Обед, подумала она, зардевшись от возмущения. Как они смеют называть обедом эту гнусную стряпню? Ее ежедневно поставляла на съемочную площадку компания, специализировавшаяся на снабжении киносъемок продовольствием. По традиции трапеза была обильной: огромные подносы с ломтями жареной свинины, блюда жареных цыплят, кастрюли спагетти и фрикаделек, чаны картофельного салата, горы жаренных на решетке телячьих ребрышек, блестевших от жира, тарелки сосисок в тесте. Одно блюдо было тяжелей и неудобоваримей другого.

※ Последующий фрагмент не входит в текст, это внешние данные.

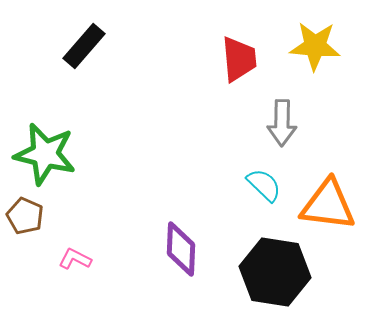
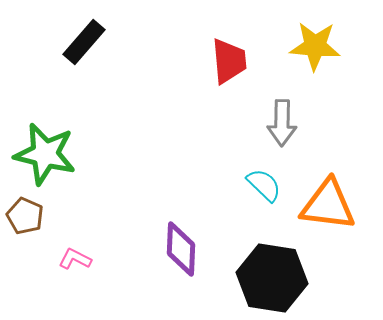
black rectangle: moved 4 px up
red trapezoid: moved 10 px left, 2 px down
black hexagon: moved 3 px left, 6 px down
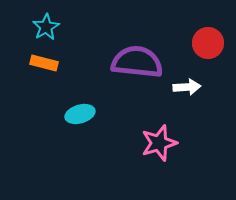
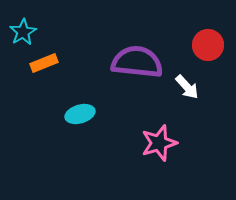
cyan star: moved 23 px left, 5 px down
red circle: moved 2 px down
orange rectangle: rotated 36 degrees counterclockwise
white arrow: rotated 52 degrees clockwise
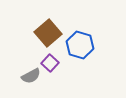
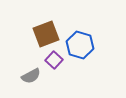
brown square: moved 2 px left, 1 px down; rotated 20 degrees clockwise
purple square: moved 4 px right, 3 px up
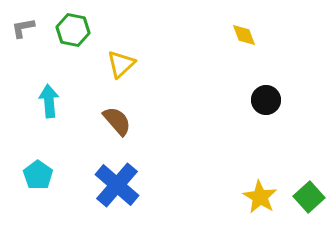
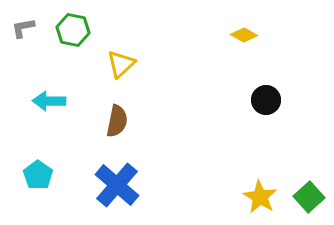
yellow diamond: rotated 40 degrees counterclockwise
cyan arrow: rotated 84 degrees counterclockwise
brown semicircle: rotated 52 degrees clockwise
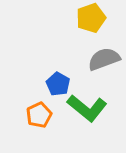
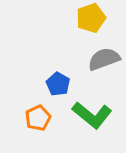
green L-shape: moved 5 px right, 7 px down
orange pentagon: moved 1 px left, 3 px down
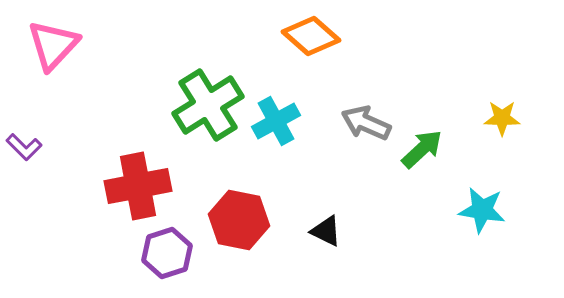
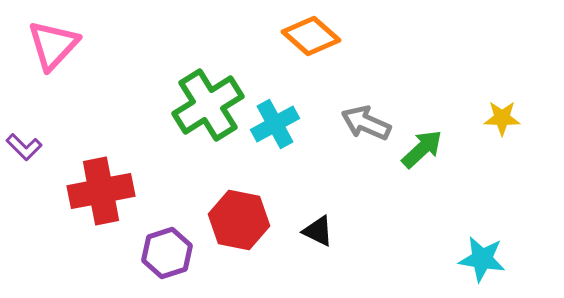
cyan cross: moved 1 px left, 3 px down
red cross: moved 37 px left, 5 px down
cyan star: moved 49 px down
black triangle: moved 8 px left
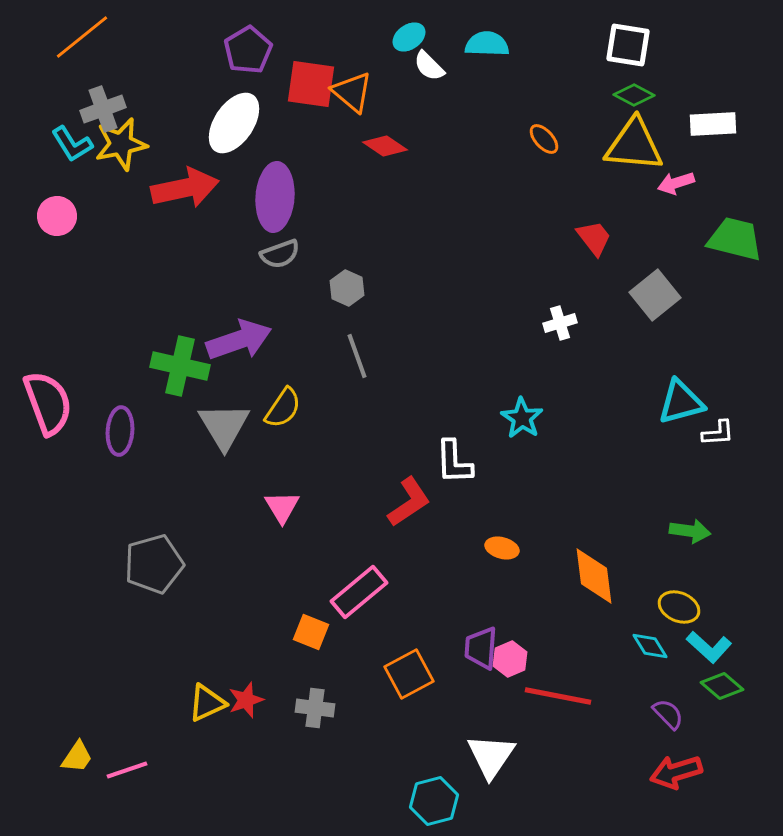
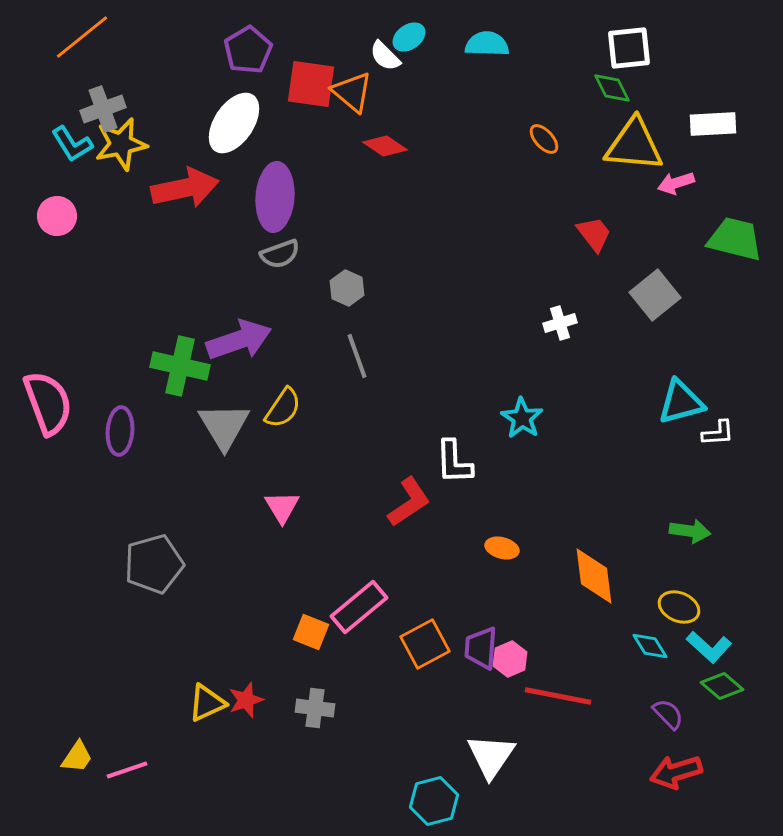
white square at (628, 45): moved 1 px right, 3 px down; rotated 15 degrees counterclockwise
white semicircle at (429, 66): moved 44 px left, 10 px up
green diamond at (634, 95): moved 22 px left, 7 px up; rotated 36 degrees clockwise
red trapezoid at (594, 238): moved 4 px up
pink rectangle at (359, 592): moved 15 px down
orange square at (409, 674): moved 16 px right, 30 px up
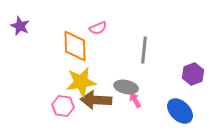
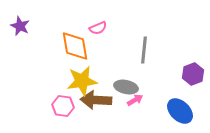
orange diamond: rotated 8 degrees counterclockwise
yellow star: moved 1 px right, 1 px up
pink arrow: rotated 91 degrees clockwise
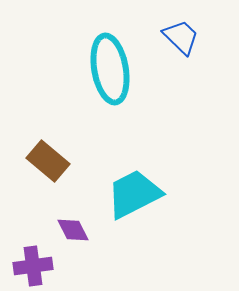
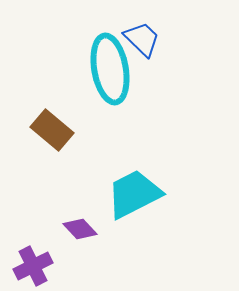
blue trapezoid: moved 39 px left, 2 px down
brown rectangle: moved 4 px right, 31 px up
purple diamond: moved 7 px right, 1 px up; rotated 16 degrees counterclockwise
purple cross: rotated 18 degrees counterclockwise
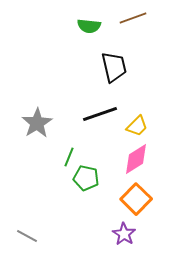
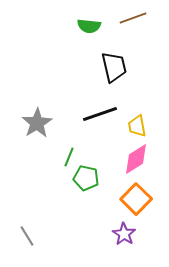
yellow trapezoid: rotated 125 degrees clockwise
gray line: rotated 30 degrees clockwise
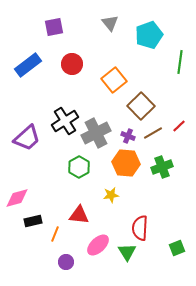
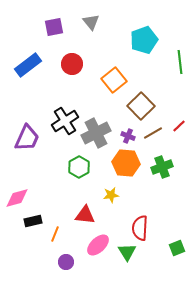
gray triangle: moved 19 px left, 1 px up
cyan pentagon: moved 5 px left, 5 px down
green line: rotated 15 degrees counterclockwise
purple trapezoid: rotated 24 degrees counterclockwise
red triangle: moved 6 px right
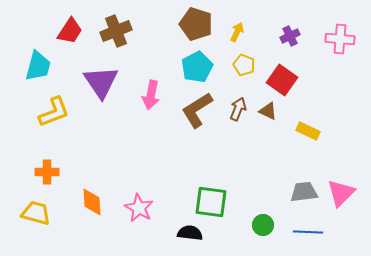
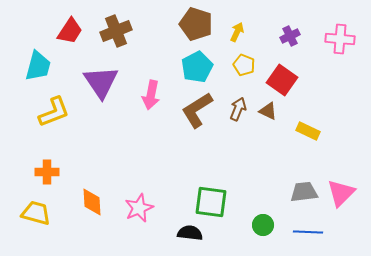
pink star: rotated 20 degrees clockwise
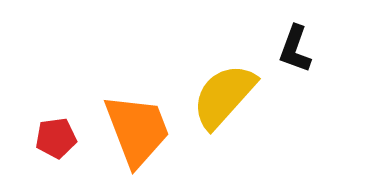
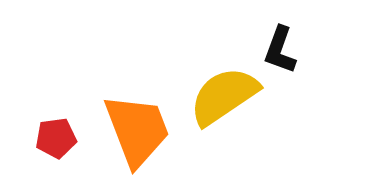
black L-shape: moved 15 px left, 1 px down
yellow semicircle: rotated 14 degrees clockwise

В этом изобилии, предназначенном скорее для водителей-дальнобойщиков, Билли удалось откопать немного желе из концентрата и — о, чудо! — тарелку прессованного творога, украшенного тертой морковью, еду, которую она ненавидела со школьных лет. Но это, по крайней мере, не жареное. Так как Вито уделял обеденные часы совещаниям, она уже два дня ела одна, ужасно стесняясь, а потом решила брать поднос и уходить в фургон.

Билли сидела в трейлере, мир для нее сжался до тарелки с творогом, и она до того разозлилась, что кусок не лез в горло. Гнев угнездился в животе, как твердый резиновый мяч, и она поняла, что он лишь отчасти вызван ее яростью из-за собственной закостенелой робости и болезненной подозрительности, ей казалось, что вся компания «Зеркал» считает ее чужой. Чужая или нет, она сознавала, что на деле люди совсем не так много внимания обращают друг на друга, как склонен думать каждый, и что, если она появится в украшенном цветами платье для пикников со шлейфом и с зонтиком, вряд ли кто-то это заметит.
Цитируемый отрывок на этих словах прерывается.